Go through the material below and state how many lines include "left", giving the number only.

• DATA EXTRACT
/---

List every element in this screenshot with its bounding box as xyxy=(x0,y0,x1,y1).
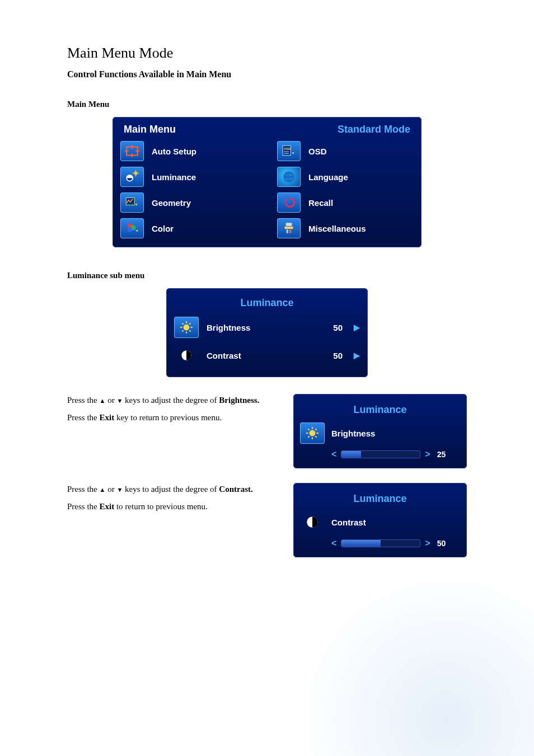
luminance-title: Luminance xyxy=(172,292,362,313)
svg-marker-17 xyxy=(284,198,287,201)
page-subtitle: Control Functions Available in Main Menu xyxy=(67,69,467,79)
txt: Press the xyxy=(67,485,100,494)
menu-label: OSD xyxy=(308,147,327,156)
menu-luminance[interactable]: Luminance xyxy=(120,167,257,187)
misc-icon xyxy=(277,218,301,238)
svg-line-33 xyxy=(182,330,183,331)
contrast-adjust-osd: Luminance Contrast < > 50 xyxy=(293,483,467,557)
page-title: Main Menu Mode xyxy=(67,45,467,62)
chevron-right-icon: ▶ xyxy=(354,351,360,360)
svg-point-20 xyxy=(127,227,132,232)
chevron-left-icon[interactable]: < xyxy=(331,538,336,548)
brightness-adj-title: Luminance xyxy=(300,398,460,420)
brightness-instruction-block: Press the ▲ or ▼ keys to adjust the degr… xyxy=(67,394,467,468)
menu-label: Recall xyxy=(308,198,333,208)
svg-rect-23 xyxy=(287,229,288,233)
menu-geometry[interactable]: Geometry xyxy=(120,192,257,213)
contrast-icon xyxy=(300,511,325,533)
txt: keys to adjust the degree of xyxy=(125,485,219,494)
menu-misc[interactable]: Miscellaneous xyxy=(277,218,414,238)
contrast-slider[interactable]: < > 50 xyxy=(300,538,460,548)
txt: Press the xyxy=(67,413,100,422)
chevron-right-icon[interactable]: > xyxy=(425,449,430,459)
triangle-up-icon: ▲ xyxy=(100,396,106,406)
main-menu-grid: Auto Setup OSD OSD Luminance Language xyxy=(120,141,414,238)
osd-icon: OSD xyxy=(277,141,301,161)
main-menu-header-left: Main Menu xyxy=(124,124,176,135)
svg-line-42 xyxy=(315,429,316,430)
svg-point-25 xyxy=(184,325,189,330)
recall-icon xyxy=(277,192,301,213)
contrast-instruction-block: Press the ▲ or ▼ keys to adjust the degr… xyxy=(67,483,467,557)
luminance-icon xyxy=(120,167,144,187)
brightness-bar-fill xyxy=(341,451,361,458)
lum-contrast-value: 50 xyxy=(322,351,343,360)
chevron-right-icon[interactable]: > xyxy=(425,538,430,548)
brightness-icon xyxy=(174,317,199,338)
triangle-down-icon: ▼ xyxy=(116,396,123,406)
svg-line-43 xyxy=(308,436,309,437)
section-luminance: Luminance sub menu xyxy=(67,271,467,280)
menu-label: Auto Setup xyxy=(152,147,196,156)
txt: keys to adjust the degree of xyxy=(125,396,219,405)
autosetup-icon xyxy=(120,141,144,161)
svg-rect-21 xyxy=(286,223,292,226)
color-icon xyxy=(120,218,144,238)
menu-auto-setup[interactable]: Auto Setup xyxy=(120,141,257,161)
contrast-adj-label: Contrast xyxy=(331,518,366,527)
contrast-subject: Contrast. xyxy=(219,485,252,494)
svg-line-41 xyxy=(315,436,316,437)
exit-word: Exit xyxy=(100,413,115,422)
section-main-menu: Main Menu xyxy=(67,100,467,109)
main-menu-header-right: Standard Mode xyxy=(338,124,410,135)
brightness-adj-value: 25 xyxy=(437,450,446,459)
brightness-icon xyxy=(300,422,325,444)
txt: Press the xyxy=(67,502,100,511)
svg-line-32 xyxy=(189,323,190,324)
menu-color[interactable]: Color xyxy=(120,218,257,238)
svg-rect-22 xyxy=(284,227,293,229)
txt: Press the xyxy=(67,396,100,405)
chevron-left-icon[interactable]: < xyxy=(331,449,336,459)
brightness-adjust-osd: Luminance Brightness < > 25 xyxy=(293,394,467,468)
menu-label: Language xyxy=(308,172,348,182)
menu-language[interactable]: Language xyxy=(277,167,414,187)
menu-recall[interactable]: Recall xyxy=(277,192,414,213)
menu-label: Geometry xyxy=(152,198,191,208)
svg-point-10 xyxy=(134,172,137,174)
lum-contrast-label: Contrast xyxy=(207,351,315,360)
contrast-text: Press the ▲ or ▼ keys to adjust the degr… xyxy=(67,483,280,518)
exit-word: Exit xyxy=(100,502,115,511)
svg-point-15 xyxy=(283,171,294,182)
brightness-slider[interactable]: < > 25 xyxy=(300,449,460,459)
contrast-icon xyxy=(174,345,199,366)
menu-osd[interactable]: OSD OSD xyxy=(277,141,414,161)
svg-line-40 xyxy=(308,429,309,430)
background-accent xyxy=(243,577,534,756)
svg-point-35 xyxy=(310,431,315,436)
contrast-adj-title: Luminance xyxy=(300,487,460,509)
menu-label: Color xyxy=(152,224,174,233)
luminance-submenu-osd: Luminance Brightness 50 ▶ Contrast 50 ▶ xyxy=(166,288,368,377)
triangle-down-icon: ▼ xyxy=(116,485,123,495)
lum-contrast-row[interactable]: Contrast 50 ▶ xyxy=(172,341,362,369)
contrast-adj-value: 50 xyxy=(437,539,446,548)
lum-brightness-row[interactable]: Brightness 50 ▶ xyxy=(172,313,362,341)
geometry-icon xyxy=(120,192,144,213)
contrast-bar-fill xyxy=(341,540,381,547)
lum-brightness-value: 50 xyxy=(322,323,343,332)
menu-label: Miscellaneous xyxy=(308,224,366,233)
page: Main Menu Mode Control Functions Availab… xyxy=(0,0,534,557)
txt: key to return to previous menu. xyxy=(114,413,222,422)
brightness-bar xyxy=(341,450,420,458)
contrast-bar xyxy=(341,539,420,547)
menu-label: Luminance xyxy=(152,172,196,182)
main-menu-header: Main Menu Standard Mode xyxy=(120,124,414,141)
svg-line-31 xyxy=(189,330,190,331)
svg-text:OSD: OSD xyxy=(284,147,291,151)
globe-icon xyxy=(277,167,301,187)
lum-brightness-label: Brightness xyxy=(207,323,315,332)
brightness-subject: Brightness. xyxy=(219,396,259,405)
main-menu-osd: Main Menu Standard Mode Auto Setup OSD O… xyxy=(113,117,421,247)
svg-rect-24 xyxy=(289,229,291,233)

\---

• SOLUTION TO THE PROBLEM
3